> [Page-level text extractions]
================================

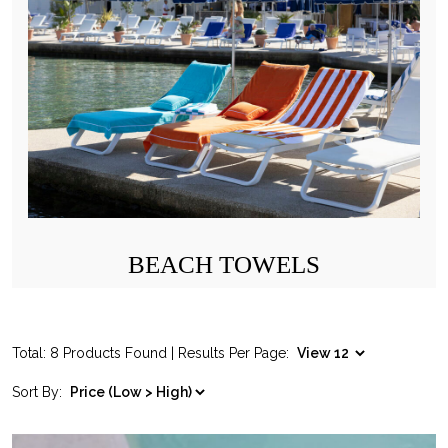
BEACH TOWELS
Total: 8 Products Found | Results Per Page:
Sort By:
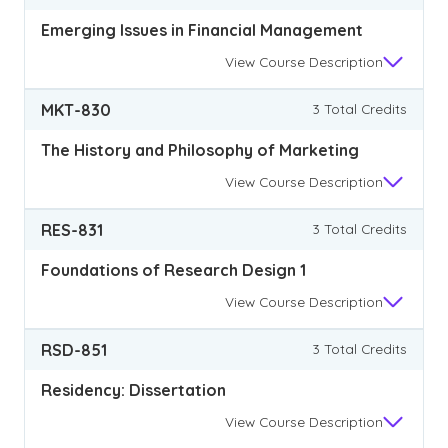
Emerging Issues in Financial Management
View
Course Description
MKT-830
3 Total Credits
The History and Philosophy of Marketing
View
Course Description
RES-831
3 Total Credits
Foundations of Research Design 1
View
Course Description
RSD-851
3 Total Credits
Residency: Dissertation
View
Course Description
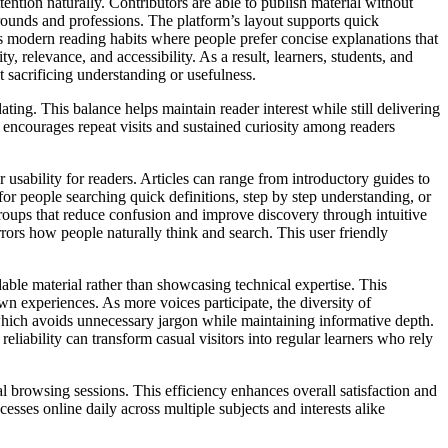
tention naturally. Contributors are able to publish material without
rounds and professions. The platform’s layout supports quick
s modern reading habits where people prefer concise explanations that
y, relevance, and accessibility. As a result, learners, students, and
t sacrificing understanding or usefulness.
ing. This balance helps maintain reader interest while still delivering
encourages repeat visits and sustained curiosity among readers
or usability for readers. Articles can range from introductory guides to
for people searching quick definitions, step by step understanding, or
roups that reduce confusion and improve discovery through intuitive
rors how people naturally think and search. This user friendly
able material rather than showcasing technical expertise. This
n experiences. As more voices participate, the diversity of
, which avoids unnecessary jargon while maintaining informative depth.
liability can transform casual visitors into regular learners who rely
al browsing sessions. This efficiency enhances overall satisfaction and
esses online daily across multiple subjects and interests alike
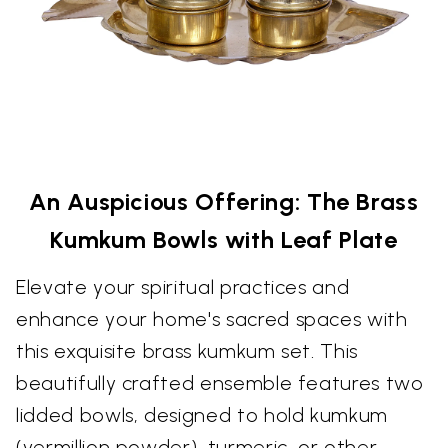
An Auspicious Offering: The Brass
Kumkum Bowls with Leaf Plate
Elevate your spiritual practices and
enhance your home's sacred spaces with
this exquisite brass kumkum set. This
beautifully crafted ensemble features two
lidded bowls, designed to hold kumkum
(vermillion powder), turmeric, or other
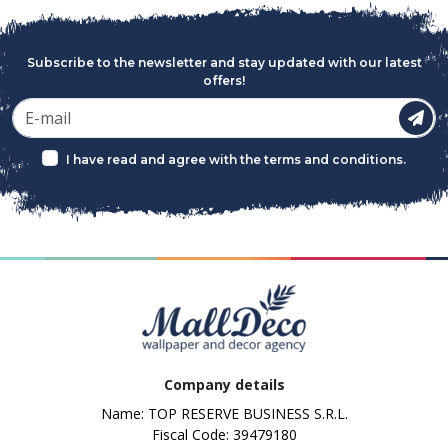
Subscribe to the newsletter and stay updated with our latest
offers!
I have read and agree with the
terms and conditions
.
Company details
Name: TOP RESERVE BUSINESS S.R.L.
Fiscal Code: 39479180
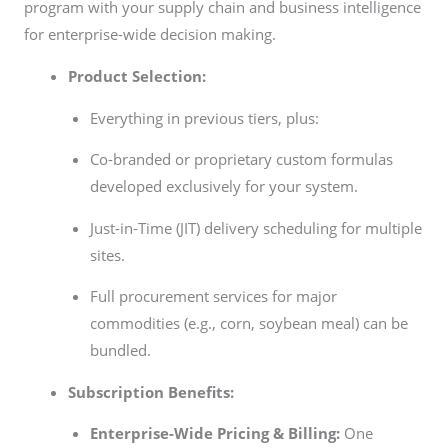
program with your supply chain and business intelligence
for enterprise-wide decision making.
Product Selection:
Everything in previous tiers, plus:
Co-branded or proprietary custom formulas
developed exclusively for your system.
Just-in-Time (JIT) delivery scheduling for multiple
sites.
Full procurement services for major
commodities (e.g., corn, soybean meal) can be
bundled.
Subscription Benefits:
Enterprise-Wide Pricing & Billing:
One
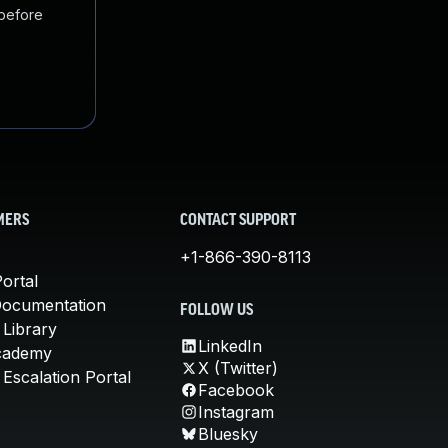
 before
MERS
CONTACT SUPPORT
+1-866-390-8113
ortal
Documentation
FOLLOW US
 Library
LinkedIn
cademy
X (Twitter)
Escalation Portal
Facebook
Instagram
Bluesky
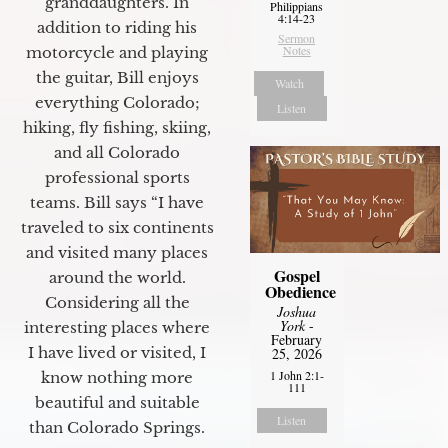
granddaughters. In
Philippians
4:14-23
addition to riding his
Sermon
Notes
motorcycle and playing
the guitar, Bill enjoys
Watch
everything Colorado;
Listen
hiking, fly fishing, skiing,
and all Colorado
professional sports
teams. Bill says “I have
traveled to six continents
and visited many places
Gospel
around the world.
Obedience
Considering all the
Joshua
York
-
interesting places where
February
I have lived or visited, I
25, 2026
1 John 2:1-
know nothing more
111
beautiful and suitable
Listen
than Colorado Springs.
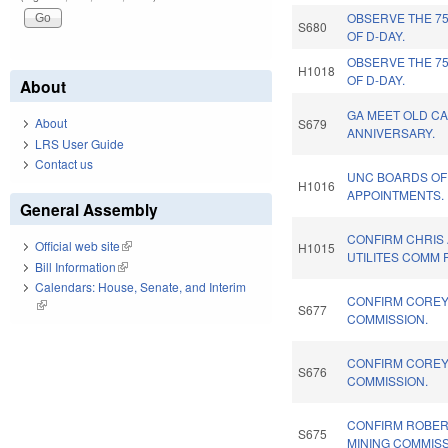
OBSERVE THE 7
S680
OF D-DAY.
OBSERVE THE 7
H1018
OF D-DAY.
About
GA MEET OLD CA
About
S679
ANNIVERSARY.
LRS User Guide
Contact us
UNC BOARDS OF
H1016
APPOINTMENTS.
General Assembly
CONFIRM CHRIS 
Official web site
(link is external)
H1015
UTILITES COMM 
Bill Information
(link is external)
Calendars: House, Senate, and Interim
CONFIRM COREY 
(link is external)
S677
COMMISSION.
CONFIRM COREY 
S676
COMMISSION.
CONFIRM ROBER
S675
MINING COMMISS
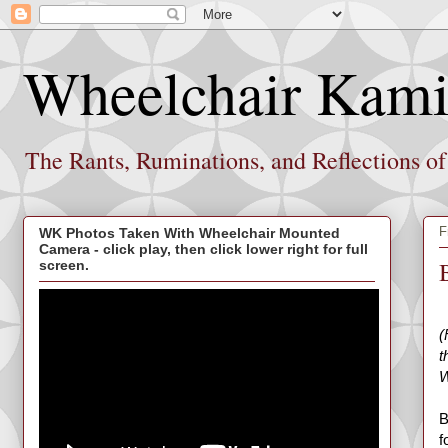
Wheelchair Kami
The Rants, Ruminations, and Reflections o
F
WK Photos Taken With Wheelchair Mounted
Camera - click play, then click lower right for full
screen.
(
t
W
B
f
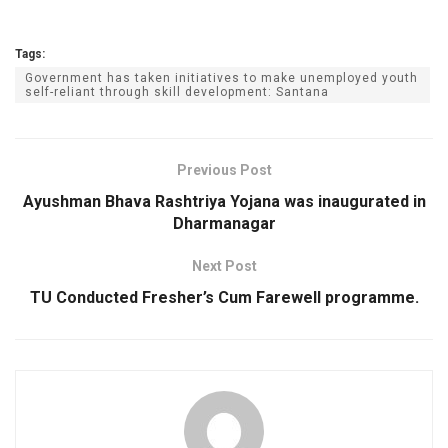
Tags:
Government has taken initiatives to make unemployed youth
self-reliant through skill development: Santana
Previous Post
Ayushman Bhava Rashtriya Yojana was inaugurated in
Dharmanagar
Next Post
TU Conducted Fresher’s Cum Farewell programme.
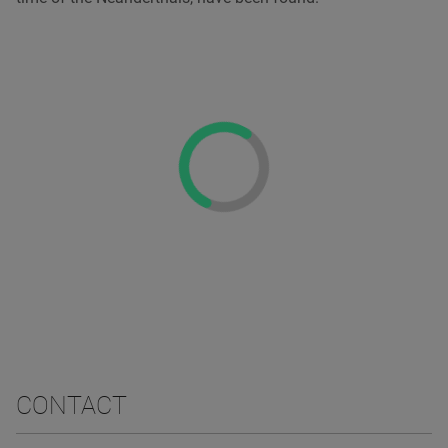
CONTACT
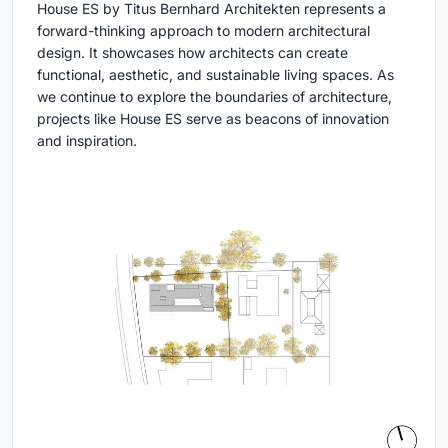
House ES by Titus Bernhard Architekten represents a
forward-thinking approach to modern architectural
design. It showcases how architects can create
functional, aesthetic, and sustainable living spaces. As
we continue to explore the boundaries of architecture,
projects like House ES serve as beacons of innovation
and inspiration.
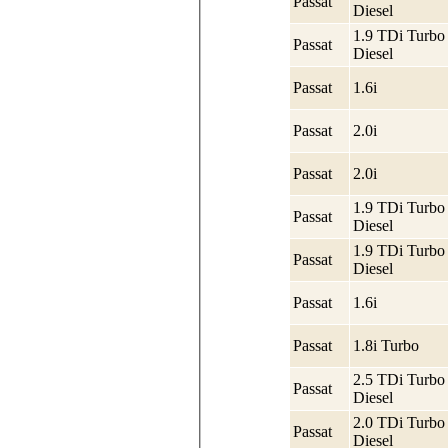
Passat
Diesel
1.9 TDi Turbo
Passat
Diesel
Passat
1.6i
Passat
2.0i
Passat
2.0i
1.9 TDi Turbo
Passat
Diesel
1.9 TDi Turbo
Passat
Diesel
Passat
1.6i
Passat
1.8i Turbo
2.5 TDi Turbo
Passat
Diesel
2.0 TDi Turbo
Passat
Diesel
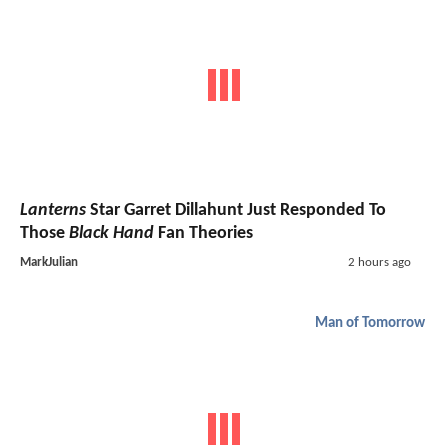
Lanterns
Star Garret Dillahunt Just Responded To
Those
Black Hand
Fan Theories
MarkJulian
2 hours ago
Man of Tomorrow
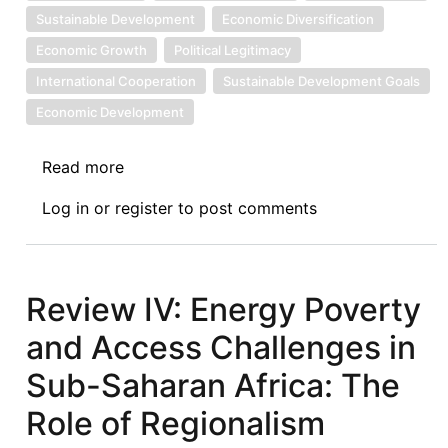
Sustainable Development
Economic Diversification
Economic Growth
Political Legitimacy
International Cooperation
Sustainable Development Goals
Economic Development
Read more
about
Development,
Log in
or
register
to post comments
Climate
and
Economic
Policy:
Review IV: Energy Poverty
The
and Access Challenges in
Need
for
Sub-Saharan Africa: The
Narrative
Role of Regionalism
Shift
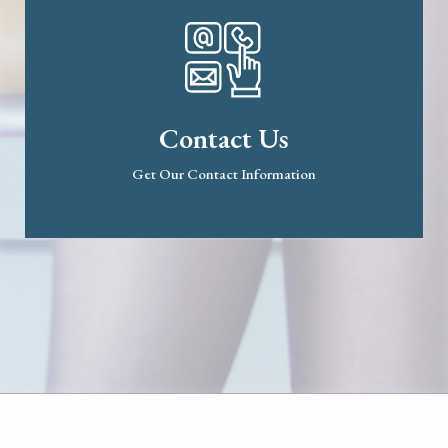
Contact Us
Get Our Contact Information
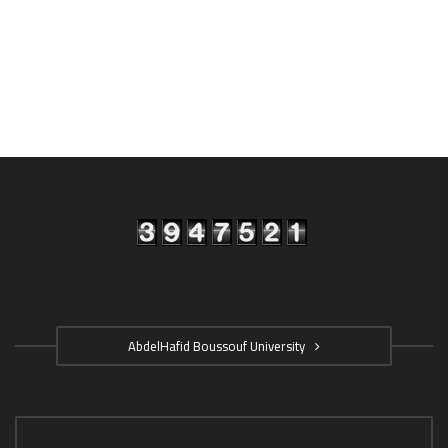
AbdelHafid Boussouf University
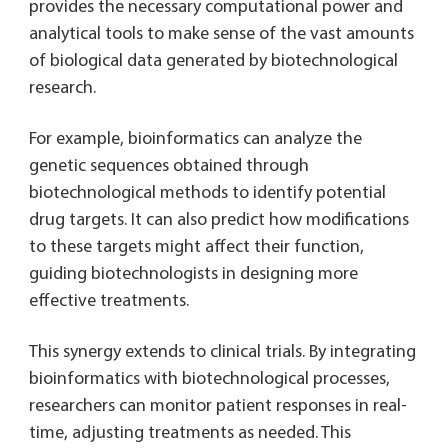
provides the necessary computational power and
analytical tools to make sense of the vast amounts
of biological data generated by biotechnological
research.
For example, bioinformatics can analyze the
genetic sequences obtained through
biotechnological methods to identify potential
drug targets. It can also predict how modifications
to these targets might affect their function,
guiding biotechnologists in designing more
effective treatments.
This synergy extends to clinical trials. By integrating
bioinformatics with biotechnological processes,
researchers can monitor patient responses in real-
time, adjusting treatments as needed. This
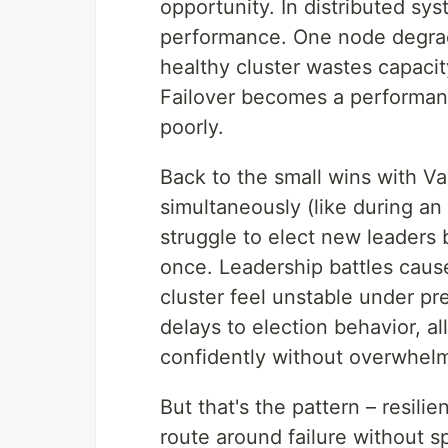
opportunity. In distributed syst
performance. One node degrad
healthy cluster wastes capacit
Failover becomes a performanc
poorly.
Back to the small wins with Va
simultaneously (like during an
struggle to elect new leaders 
once. Leadership battles caus
cluster feel unstable under pr
delays to election behavior, al
confidently without overwhel
But that's the pattern – resil
route around failure without s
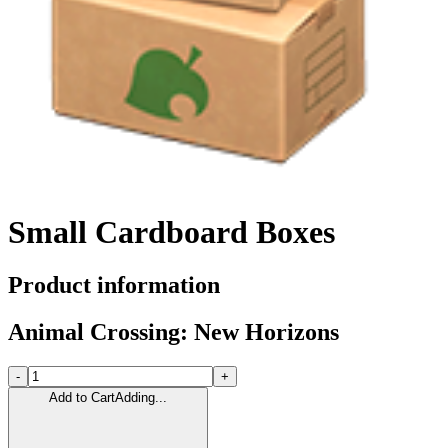
Small Cardboard Boxes
Product information
Animal Crossing: New Horizons
-
+
Add to Cart
Adding...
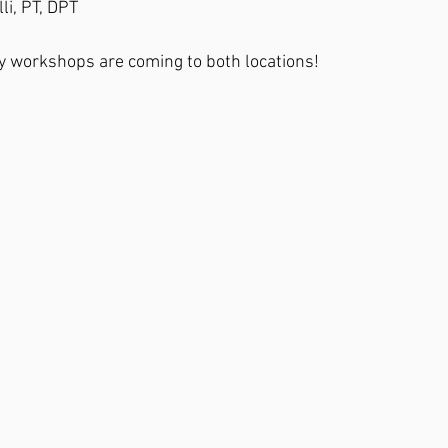
li, PT, DPT
 workshops are coming to both locations!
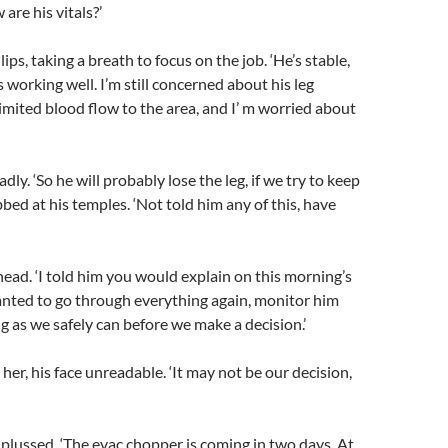
are his vitals?’
ips, taking a breath to focus on the job. ‘He’s stable,
s working well. I’m still concerned about his leg
imited blood flow to the area, and I’ m worried about
ly. ‘So he will probably lose the leg, if we try to keep
bbed at his temples. ‘Not told him any of this, have
ead. ‘I told him you would explain on this morning’s
anted to go through everything again, monitor him
ng as we safely can before we make a decision.’
her, his face unreadable. ‘It may not be our decision,
lussed. ‘The evac chopper is coming in two days. At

================================

> [Task instructions] Provide the number of lines above in which the word "Economic" appears, with no further words.

> [Solved problem] 4